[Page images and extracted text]
--------

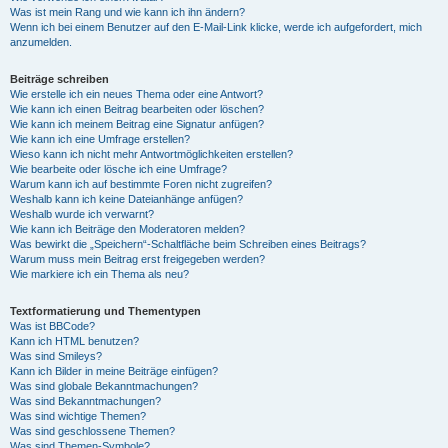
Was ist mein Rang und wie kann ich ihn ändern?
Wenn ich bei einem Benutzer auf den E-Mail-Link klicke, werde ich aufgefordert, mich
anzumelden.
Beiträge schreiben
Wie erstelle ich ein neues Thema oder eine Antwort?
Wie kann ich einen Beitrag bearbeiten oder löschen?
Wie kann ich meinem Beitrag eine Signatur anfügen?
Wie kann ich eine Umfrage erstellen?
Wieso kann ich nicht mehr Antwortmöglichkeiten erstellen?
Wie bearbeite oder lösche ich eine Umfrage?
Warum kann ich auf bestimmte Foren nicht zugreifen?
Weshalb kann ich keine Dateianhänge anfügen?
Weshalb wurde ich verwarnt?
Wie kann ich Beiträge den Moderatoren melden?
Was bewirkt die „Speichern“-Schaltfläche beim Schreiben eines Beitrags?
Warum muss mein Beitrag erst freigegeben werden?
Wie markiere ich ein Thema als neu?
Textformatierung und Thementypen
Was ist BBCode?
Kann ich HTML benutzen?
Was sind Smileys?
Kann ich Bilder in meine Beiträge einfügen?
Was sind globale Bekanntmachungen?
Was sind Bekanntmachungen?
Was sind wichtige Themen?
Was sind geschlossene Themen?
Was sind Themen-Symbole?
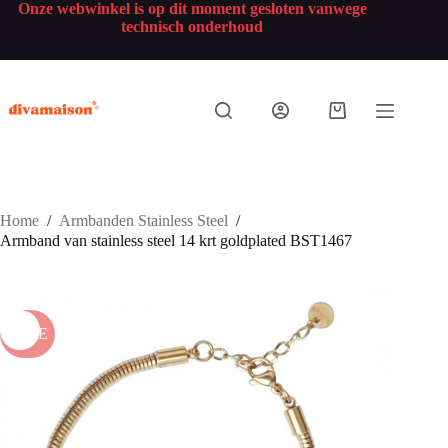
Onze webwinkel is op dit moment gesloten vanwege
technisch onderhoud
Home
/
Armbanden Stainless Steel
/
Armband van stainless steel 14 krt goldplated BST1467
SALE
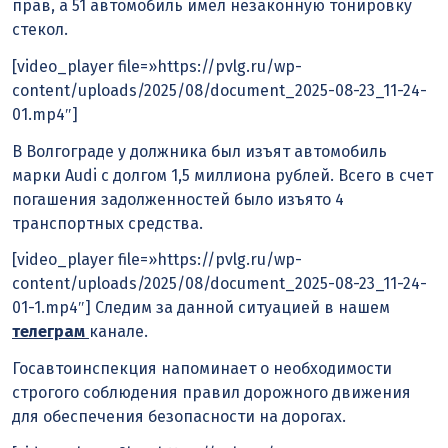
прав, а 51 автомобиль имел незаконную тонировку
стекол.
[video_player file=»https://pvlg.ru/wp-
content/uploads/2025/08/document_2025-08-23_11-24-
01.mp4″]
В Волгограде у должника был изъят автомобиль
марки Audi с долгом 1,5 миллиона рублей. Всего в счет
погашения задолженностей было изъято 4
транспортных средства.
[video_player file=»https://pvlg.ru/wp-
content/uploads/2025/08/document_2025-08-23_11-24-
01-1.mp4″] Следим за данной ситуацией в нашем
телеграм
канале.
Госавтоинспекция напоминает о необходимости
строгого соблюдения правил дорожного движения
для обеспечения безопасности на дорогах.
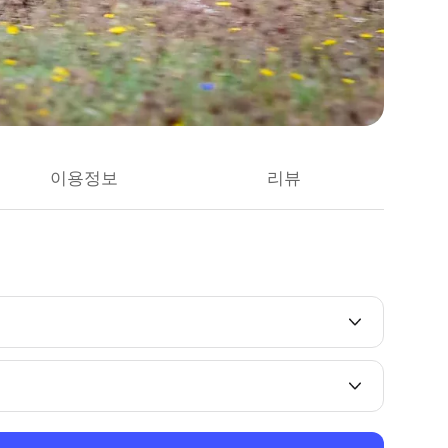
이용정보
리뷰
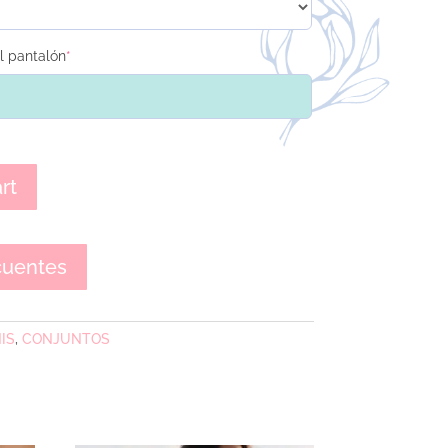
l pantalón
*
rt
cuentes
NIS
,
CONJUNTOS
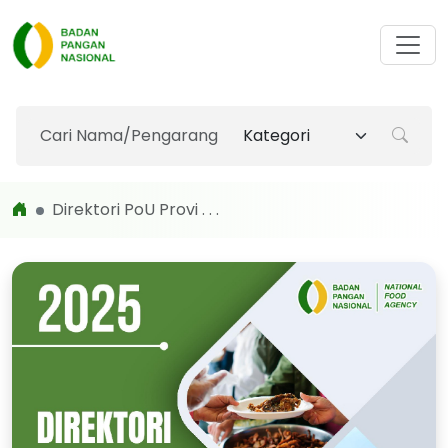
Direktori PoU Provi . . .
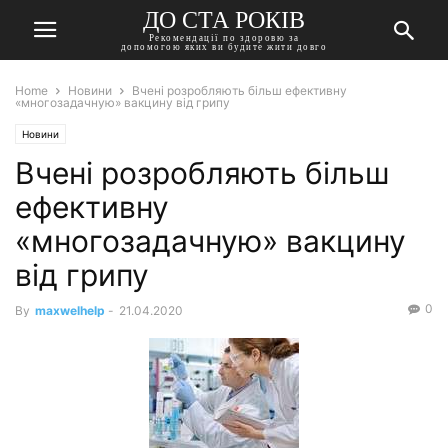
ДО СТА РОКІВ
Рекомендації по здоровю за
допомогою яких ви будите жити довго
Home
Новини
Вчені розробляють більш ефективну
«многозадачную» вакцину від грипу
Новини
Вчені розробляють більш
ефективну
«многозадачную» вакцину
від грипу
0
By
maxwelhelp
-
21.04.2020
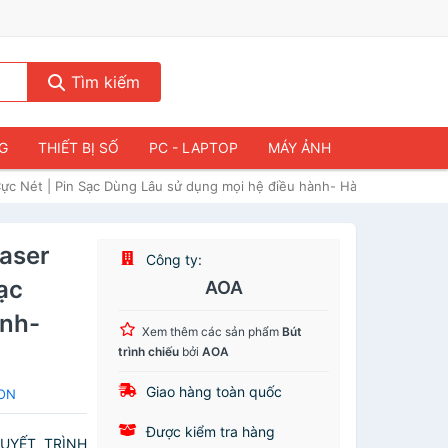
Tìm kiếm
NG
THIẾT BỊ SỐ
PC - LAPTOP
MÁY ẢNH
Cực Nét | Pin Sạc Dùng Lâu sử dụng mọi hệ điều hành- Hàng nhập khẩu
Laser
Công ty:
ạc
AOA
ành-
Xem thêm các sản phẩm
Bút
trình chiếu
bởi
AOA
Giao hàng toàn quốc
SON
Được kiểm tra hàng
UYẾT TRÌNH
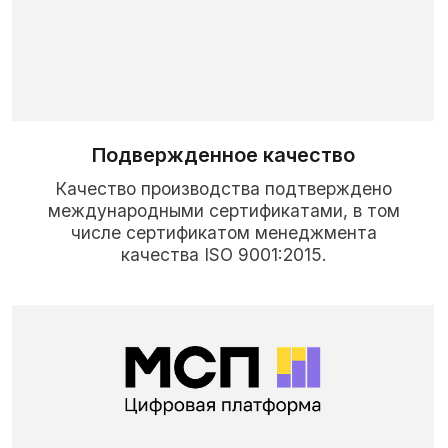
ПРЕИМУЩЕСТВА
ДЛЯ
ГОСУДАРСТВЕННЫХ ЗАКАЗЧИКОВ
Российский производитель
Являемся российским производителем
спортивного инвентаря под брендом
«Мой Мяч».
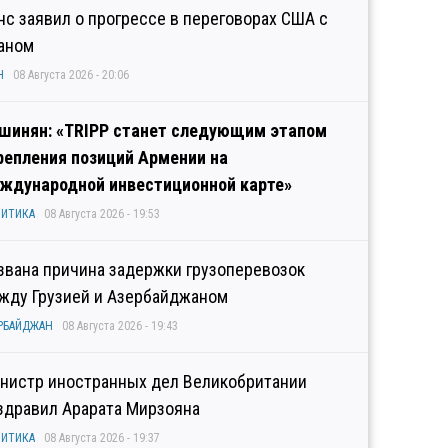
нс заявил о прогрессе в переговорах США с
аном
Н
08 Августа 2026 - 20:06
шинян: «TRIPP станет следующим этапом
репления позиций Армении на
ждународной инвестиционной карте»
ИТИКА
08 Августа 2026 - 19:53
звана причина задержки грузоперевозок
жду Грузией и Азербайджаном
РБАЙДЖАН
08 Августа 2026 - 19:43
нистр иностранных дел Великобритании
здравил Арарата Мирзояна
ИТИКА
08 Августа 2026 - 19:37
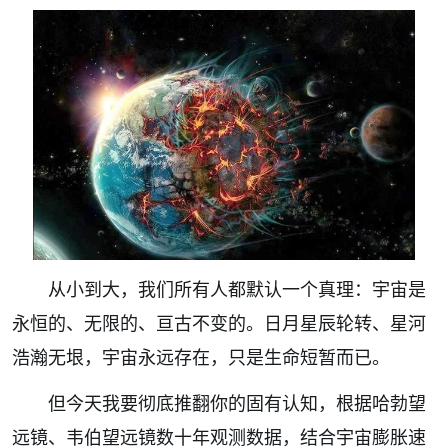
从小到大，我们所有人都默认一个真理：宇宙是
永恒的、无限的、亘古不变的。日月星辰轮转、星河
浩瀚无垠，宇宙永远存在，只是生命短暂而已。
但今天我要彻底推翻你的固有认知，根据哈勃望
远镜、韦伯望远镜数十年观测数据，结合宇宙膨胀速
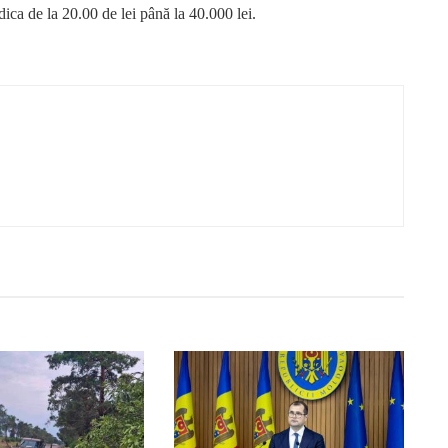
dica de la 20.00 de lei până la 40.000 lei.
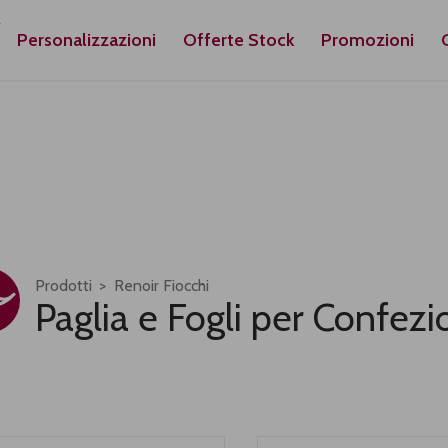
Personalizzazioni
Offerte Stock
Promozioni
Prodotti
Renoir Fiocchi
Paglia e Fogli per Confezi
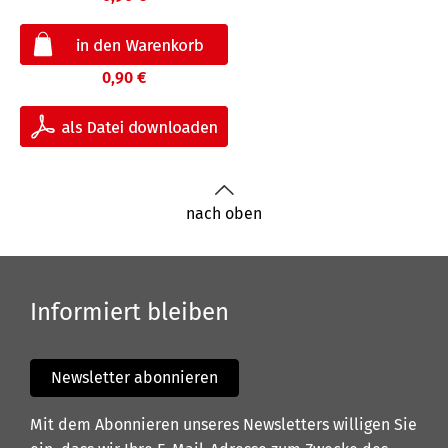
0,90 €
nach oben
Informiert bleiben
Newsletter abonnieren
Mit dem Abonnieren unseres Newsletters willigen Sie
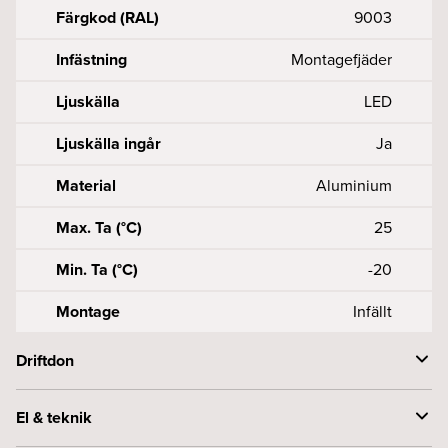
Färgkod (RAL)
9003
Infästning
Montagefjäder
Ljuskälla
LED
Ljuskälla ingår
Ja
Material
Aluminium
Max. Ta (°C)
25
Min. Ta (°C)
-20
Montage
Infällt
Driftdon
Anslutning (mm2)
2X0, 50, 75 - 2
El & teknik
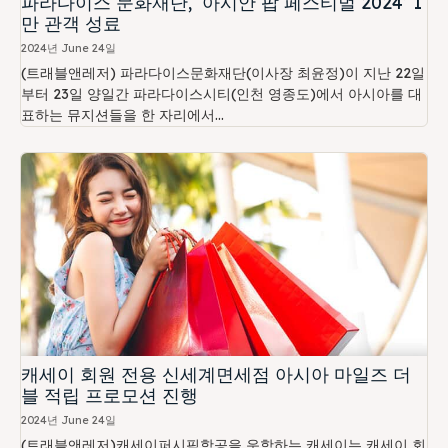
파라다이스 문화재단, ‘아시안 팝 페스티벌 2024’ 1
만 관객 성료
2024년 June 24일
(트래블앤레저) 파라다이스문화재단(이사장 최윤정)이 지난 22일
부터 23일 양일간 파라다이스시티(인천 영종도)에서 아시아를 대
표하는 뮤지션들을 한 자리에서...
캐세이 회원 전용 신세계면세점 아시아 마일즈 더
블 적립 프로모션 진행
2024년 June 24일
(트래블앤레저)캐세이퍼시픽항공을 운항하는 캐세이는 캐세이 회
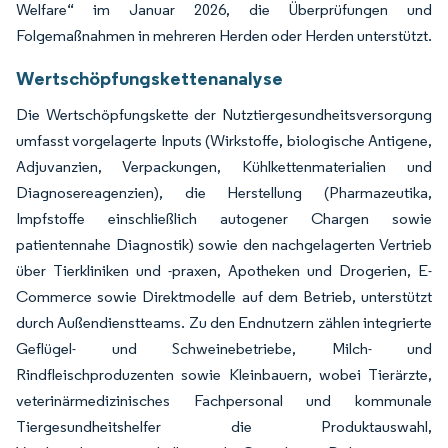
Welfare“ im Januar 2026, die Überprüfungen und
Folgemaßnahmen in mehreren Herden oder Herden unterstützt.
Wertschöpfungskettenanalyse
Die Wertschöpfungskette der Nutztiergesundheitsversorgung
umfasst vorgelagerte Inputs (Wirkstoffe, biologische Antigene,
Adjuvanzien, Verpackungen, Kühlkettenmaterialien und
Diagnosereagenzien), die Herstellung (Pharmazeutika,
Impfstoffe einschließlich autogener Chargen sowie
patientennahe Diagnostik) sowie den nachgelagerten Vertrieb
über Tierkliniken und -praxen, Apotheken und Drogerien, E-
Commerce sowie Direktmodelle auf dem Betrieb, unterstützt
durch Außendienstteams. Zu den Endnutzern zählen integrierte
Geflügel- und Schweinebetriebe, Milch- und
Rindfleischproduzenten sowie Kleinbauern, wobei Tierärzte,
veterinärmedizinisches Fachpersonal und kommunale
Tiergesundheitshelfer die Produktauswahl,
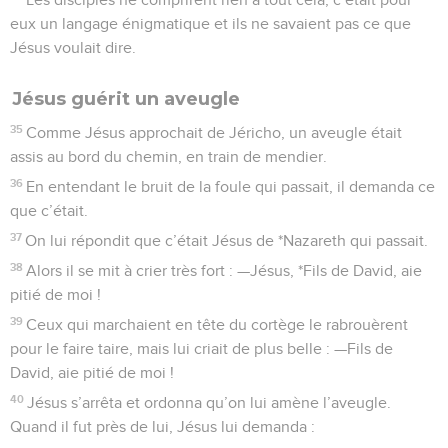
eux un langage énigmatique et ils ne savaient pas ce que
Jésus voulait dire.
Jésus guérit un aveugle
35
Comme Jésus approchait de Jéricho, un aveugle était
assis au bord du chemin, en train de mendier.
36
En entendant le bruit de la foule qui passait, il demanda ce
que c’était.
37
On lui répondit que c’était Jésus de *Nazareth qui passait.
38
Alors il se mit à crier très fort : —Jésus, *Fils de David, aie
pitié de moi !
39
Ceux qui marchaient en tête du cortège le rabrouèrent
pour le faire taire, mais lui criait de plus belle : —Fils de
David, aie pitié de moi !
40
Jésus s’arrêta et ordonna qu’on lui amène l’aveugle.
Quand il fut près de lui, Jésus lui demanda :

--------

_Exercise brief:_ Filter the lines above so that only those with the string "Bekanntmachungen" remain, then copy them.

_Solution for this exercise:_
Was sind globale Bekanntmachungen?
Was sind Bekanntmachungen?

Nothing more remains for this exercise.